Summerrainagain1 · 23/08/2023 13:00

Like others have said, she's spent her whole life doing what she wanted with the bill footed by someone else, now she's found a way to continue with that. I am not sure why you are so surprised.

As you DH is a lawyer, make sure she is covered legally and financially to the extent you can (no prenup, name on the house, will in place etc), but otherwise there is not much you can do.

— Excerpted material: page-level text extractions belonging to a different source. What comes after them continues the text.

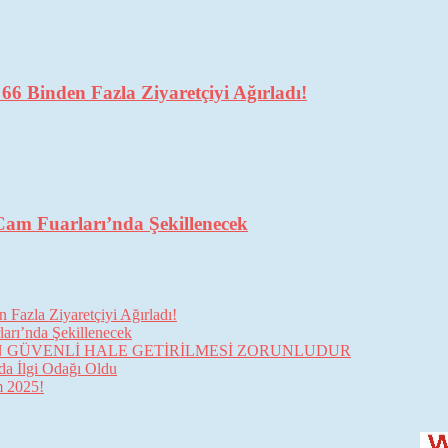
6 Binden Fazla Ziyaretçiyi Ağırladı!
Cam Fuarları’nda Şekillenecek
Fazla Ziyaretçiyi Ağırladı!
arı’nda Şekillenecek
İN GÜVENLİ HALE GETİRİLMESİ ZORUNLUDUR
da İlgi Odağı Oldu
im 2025!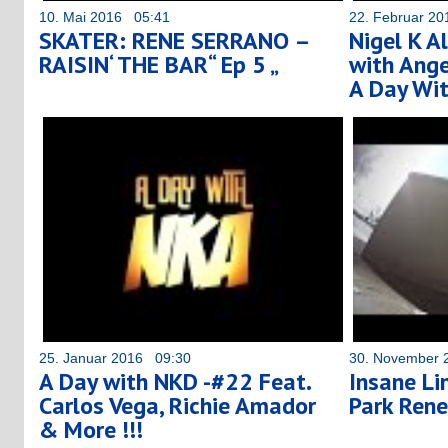
10. Mai 2016 05:41
22. Februar 2
SKATER: RENE SERRANO –
Nigel K A
RAISIN‘ THE BAR“ Ep 5 „
with Ange
A Day Wi
25. Januar 2016 09:30
30. November 
A Day with NKD -#22 Feat.
Insane Li
Carlos Vega, Richie Amador
Park Rene
& More !!!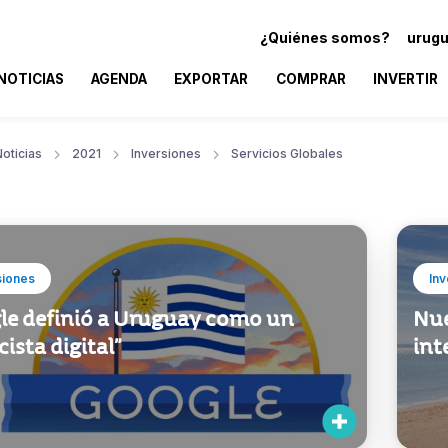
¿Quiénes somos?
urugu
NOTICIAS
AGENDA
EXPORTAR
COMPRAR
INVERTIR
oticias
2021
Inversiones
Servicios Globales
siones
Inv
le definió a Uruguay como un
Nue
cista digital”
int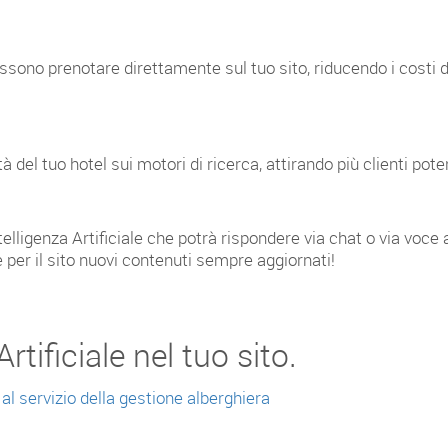
possono prenotare direttamente sul tuo sito, riducendo i cost
 del tuo hotel sui motori di ricerca, attirando più clienti poten
telligenza Artificiale che potrà rispondere via chat o via voce 
 per il sito nuovi contenuti sempre aggiornati!
rtificiale nel tuo sito.
 al servizio della gestione alberghiera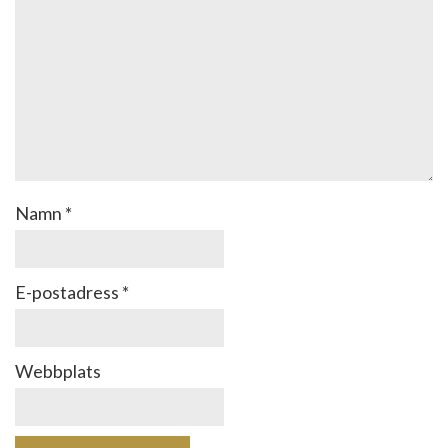
Namn
*
E-postadress
*
Webbplats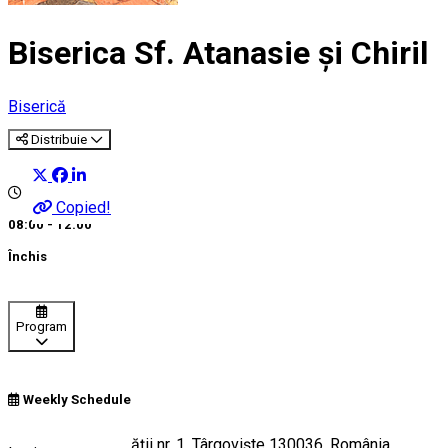
Biserica Sf. Atanasie şi Chiril
Biserică
Distribuie
Copied!
08:00 - 12:00
Închis
Program
Weekly Schedule
Cetății Strada Cetăţii nr. 1, Târgoviște 130036, România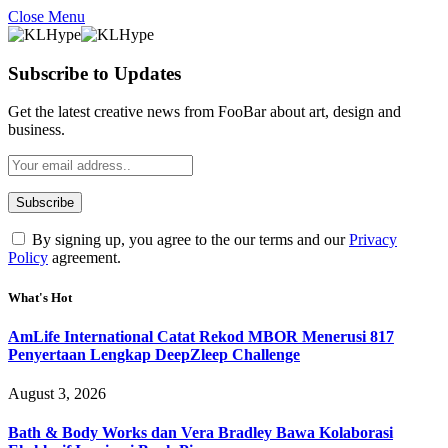
Close Menu
Subscribe to Updates
Get the latest creative news from FooBar about art, design and
business.
By signing up, you agree to the our terms and our
Privacy
Policy
agreement.
What's Hot
AmLife International Catat Rekod MBOR Menerusi 817
Penyertaan Lengkap DeepZleep Challenge
August 3, 2026
Bath & Body Works dan Vera Bradley Bawa Kolaborasi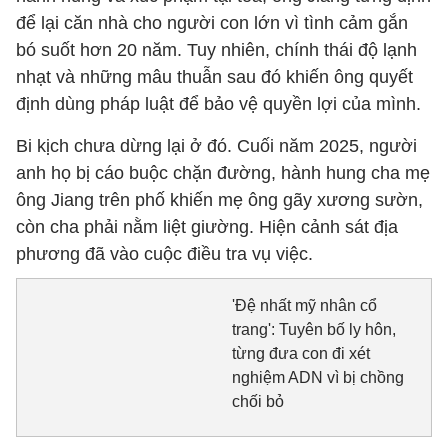
để lại căn nhà cho người con lớn vì tình cảm gắn
bó suốt hơn 20 năm. Tuy nhiên, chính thái độ lạnh
nhạt và những mâu thuẫn sau đó khiến ông quyết
định dùng pháp luật để bảo vệ quyền lợi của mình.
Bi kịch chưa dừng lại ở đó. Cuối năm 2025, người
anh họ bị cáo buộc chặn đường, hành hung cha mẹ
ông Jiang trên phố khiến mẹ ông gãy xương sườn,
còn cha phải nằm liệt giường. Hiện cảnh sát địa
phương đã vào cuộc điều tra vụ việc.
'Đệ nhất mỹ nhân cổ
trang': Tuyên bố ly hôn,
từng đưa con đi xét
nghiệm ADN vì bị chồng
chối bỏ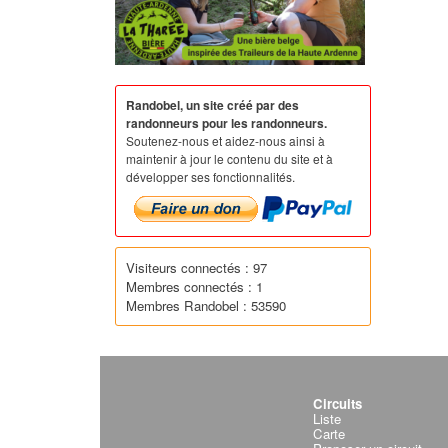
Randobel, un site créé par des
randonneurs pour les randonneurs.
Soutenez-nous et aidez-nous ainsi à
maintenir à jour le contenu du site et à
développer ses fonctionnalités.
Visiteurs connectés : 97
Membres connectés : 1
Membres Randobel : 53590
Circuits
Liste
Carte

LaGiaconda · 23/08/2023 13:00

To me she sounds frightened. She wants the structure of an academic course. She wants the security of marriage to someone who is older/more affluent. She wants what she currently sees as the stable role of a housewife/mother.

Perhaps the most significant problem relating to her partner's age is that it puts a bit of pressure on, in terms of starting the family.

If you were to give any advice perhaps it should be aimed at taking a bit of time before starting to have children. And maybe, before getting pregnant, try talking to other friends who are stay at home parents to find out about whether it works for them.

Halfemptyhalfling · 23/08/2023 13:00

Really does show the limitations of private school. They encourage the children of the rich to specialise in arts subjects the government is discouraging and the government has done it's best to derail and dismantle the UK arts sector.